Beruntung, setelah menahan Mama selama sekitar lima belas menit, Mama Riri datang bersamaan dengan Wenda yang menjemputnya pagi ini. Mama Riri memang selalu datang setiap hari untuk menjaga Mama yang notabenernya ialah adiknya sendiri. Mama Riri juga mengambil banyak peran di rumah—peran yang semestinya dikerjakan Mama, semua digantikan oleh Mama Riri. Tidak heran bukan mengapa Rose lebih menganggap Mama Riri sebagai ibu kandungnya ketimbang Mama sungguhannya sendiri?
"Huft... untung aja gue tadi sarapan cuma dua sendok..." Wenda menghela napas lega tatkala keduanya sudah berada di mobilnya, siap untuk berangkat.
Kening Rose berkerut, "Maksud lo?"
"Kalo sarapannya dua piring, ya gue pasti telat dateng ke rumah lo. Bisa-bisa pas sampe rumah lo, lo-nya udah dijadiin fruit ninja sama nyokap lo."
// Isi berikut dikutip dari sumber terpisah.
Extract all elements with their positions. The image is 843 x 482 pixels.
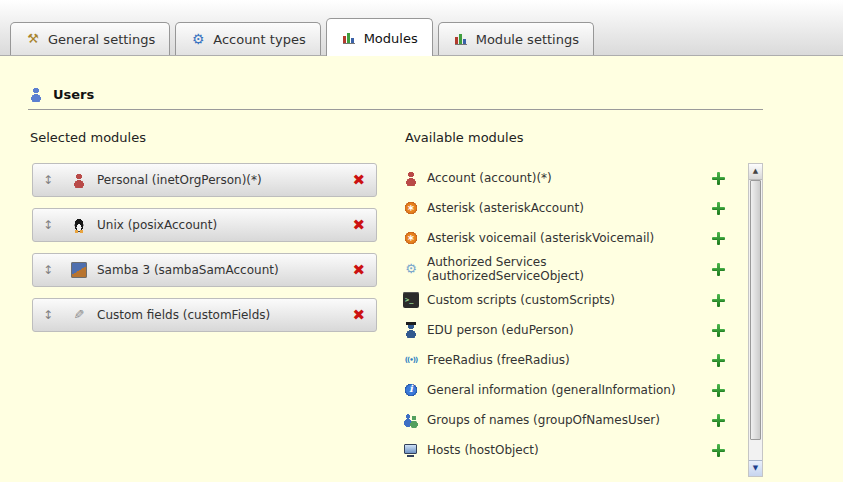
available-module-label: Authorized Services (authorizedServiceOb…: [427, 255, 704, 283]
scroll-down-button[interactable]: ▼: [749, 460, 762, 476]
available-module-label: Account (account)(*): [427, 171, 704, 185]
tab[interactable]: Modules: [326, 18, 433, 56]
tab-label: Modules: [364, 31, 418, 46]
edu-person-icon: [403, 322, 419, 338]
scripts-icon: [403, 292, 419, 308]
unix-icon: [71, 217, 87, 233]
drag-handle-icon[interactable]: ↕: [39, 173, 57, 187]
host-icon: [403, 442, 419, 458]
tab-bar: General settings Account types Modules M…: [0, 0, 843, 56]
available-modules-column: Available modules Account (account)(*) A…: [403, 130, 763, 477]
selected-modules-heading: Selected modules: [30, 130, 378, 145]
add-module-button[interactable]: [712, 354, 725, 367]
plus-icon: [712, 384, 725, 397]
available-module-row: Account (account)(*): [403, 163, 725, 193]
account-icon: [403, 170, 419, 186]
plus-icon: [712, 232, 725, 245]
plus-icon: [712, 202, 725, 215]
section-title: Users: [53, 87, 94, 102]
remove-module-button[interactable]: ✖: [350, 308, 367, 323]
plus-icon: [712, 414, 725, 427]
plus-icon: [712, 172, 725, 185]
available-module-label: EDU person (eduPerson): [427, 323, 704, 337]
selected-module-label: Unix (posixAccount): [97, 218, 217, 232]
selected-module-label: Custom fields (customFields): [97, 308, 270, 322]
available-module-row: FreeRadius (freeRadius): [403, 345, 725, 375]
available-module-row: Asterisk (asteriskAccount): [403, 193, 725, 223]
available-modules-box: Account (account)(*) Asterisk (asteriskA…: [403, 163, 763, 477]
tab-label: Module settings: [476, 32, 579, 47]
chart-settings-icon: [453, 31, 469, 47]
available-module-row: General information (generalInformation): [403, 375, 725, 405]
plus-icon: [712, 263, 725, 276]
remove-module-button[interactable]: ✖: [350, 173, 367, 188]
drag-handle-icon[interactable]: ↕: [39, 263, 57, 277]
asterisk-icon: [403, 200, 419, 216]
available-module-label: Asterisk voicemail (asteriskVoicemail): [427, 231, 704, 245]
add-module-button[interactable]: [712, 444, 725, 457]
add-module-button[interactable]: [712, 232, 725, 245]
gear-icon: [190, 31, 206, 47]
available-module-label: Custom scripts (customScripts): [427, 293, 704, 307]
available-module-row: EDU person (eduPerson): [403, 315, 725, 345]
add-module-button[interactable]: [712, 294, 725, 307]
info-icon: [403, 382, 419, 398]
available-module-label: FreeRadius (freeRadius): [427, 353, 704, 367]
selected-module-label: Samba 3 (sambaSamAccount): [97, 263, 279, 277]
add-module-button[interactable]: [712, 324, 725, 337]
tab-label: General settings: [48, 32, 155, 47]
plus-icon: [712, 324, 725, 337]
add-module-button[interactable]: [712, 384, 725, 397]
asterisk-voicemail-icon: [403, 230, 419, 246]
samba-icon: [71, 262, 87, 278]
remove-module-button[interactable]: ✖: [350, 218, 367, 233]
available-module-row: Groups of names (groupOfNamesUser): [403, 405, 725, 435]
available-module-row: Asterisk voicemail (asteriskVoicemail): [403, 223, 725, 253]
available-module-label: Asterisk (asteriskAccount): [427, 201, 704, 215]
remove-module-button[interactable]: ✖: [350, 263, 367, 278]
add-module-button[interactable]: [712, 263, 725, 276]
drag-handle-icon[interactable]: ↕: [39, 218, 57, 232]
scroll-up-button[interactable]: ▲: [749, 164, 762, 180]
selected-modules-list: ↕ Personal (inetOrgPerson)(*) ✖ ↕ Unix (…: [28, 163, 378, 332]
available-module-label: Groups of names (groupOfNamesUser): [427, 413, 704, 427]
available-module-row: Hosts (hostObject): [403, 435, 725, 465]
available-module-label: Hosts (hostObject): [427, 443, 704, 457]
available-modules-list: Account (account)(*) Asterisk (asteriskA…: [403, 163, 763, 465]
section-header: Users: [28, 86, 763, 110]
tab[interactable]: Account types: [175, 22, 320, 55]
selected-module-row[interactable]: ↕ Personal (inetOrgPerson)(*) ✖: [32, 163, 377, 197]
custom-fields-icon: [71, 307, 87, 323]
group-icon: [403, 412, 419, 428]
personal-icon: [71, 172, 87, 188]
selected-module-row[interactable]: ↕ Custom fields (customFields) ✖: [32, 298, 377, 332]
selected-modules-column: Selected modules ↕ Personal (inetOrgPers…: [28, 130, 378, 477]
selected-module-row[interactable]: ↕ Unix (posixAccount) ✖: [32, 208, 377, 242]
chart-icon: [341, 30, 357, 46]
tab[interactable]: General settings: [10, 22, 170, 55]
plus-icon: [712, 444, 725, 457]
user-icon: [28, 86, 44, 102]
available-module-row: Authorized Services (authorizedServiceOb…: [403, 253, 725, 285]
freeradius-icon: [403, 352, 419, 368]
plus-icon: [712, 354, 725, 367]
modules-page: Users Selected modules ↕ Personal (inetO…: [0, 56, 843, 477]
selected-module-row[interactable]: ↕ Samba 3 (sambaSamAccount) ✖: [32, 253, 377, 287]
available-module-row: Custom scripts (customScripts): [403, 285, 725, 315]
drag-handle-icon[interactable]: ↕: [39, 308, 57, 322]
available-module-label: General information (generalInformation): [427, 383, 704, 397]
services-icon: [403, 261, 419, 277]
add-module-button[interactable]: [712, 414, 725, 427]
add-module-button[interactable]: [712, 172, 725, 185]
tab-label: Account types: [213, 32, 305, 47]
module-columns: Selected modules ↕ Personal (inetOrgPers…: [28, 130, 763, 477]
available-modules-heading: Available modules: [405, 130, 763, 145]
plus-icon: [712, 294, 725, 307]
tab[interactable]: Module settings: [438, 22, 594, 55]
scrollbar-thumb[interactable]: [750, 180, 761, 440]
tools-icon: [25, 31, 41, 47]
scrollbar[interactable]: ▲ ▼: [748, 163, 763, 477]
selected-module-label: Personal (inetOrgPerson)(*): [97, 173, 262, 187]
add-module-button[interactable]: [712, 202, 725, 215]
Kendati topik tentang kondisi Mama itu cukup sensitif, kalau Wenda yang bicara begitu Rose tidak pernah merasa sakit hati sebab dia sudah terlampau tahu bahwa sahabatnya tersebut tak pernah berniat mengejeknya sedikit pun.
Rose menyimpan totebag-nya ke kursi penumpang, beralih fokus pada tangan kanannya yang menggenggam sapu tangan. Rasa perih mulai menjalari tubuhnya.
"What the heck, lo berdarah?!"
"Lo punya plaster nggak, Nda? Satu bulan nggak ngehadapin Mama, yang tadi itu bikin gue kewalahan banget."
"Gue ada kotak P3K. Tunggu!"
Wenda mencari-cari ke tas penyimpanan berukuran cukup besar yang selalu ada di mobilnya. Mobil baru benar-benar melaju saat Rose berhasil meyakinkan Wenda bahwa dia bisa mengobati lukanya sendiri.
"Besok-besok, lo kalo mau turun tangga ngintip dulu dong dari atas. Kalo nyokap lo lepas, lo turunnya nunggu Tante Riri sampe rumah lo aja."
"Dikira nyokap gue ayam kali pake lepas segala?"
"Hehehe... By the way, kok nggak dijemput Mas Pacar? Gue kira lo mau ke kampus bareng dia loh makanya gue santai-santai aja tadi prepare-nya."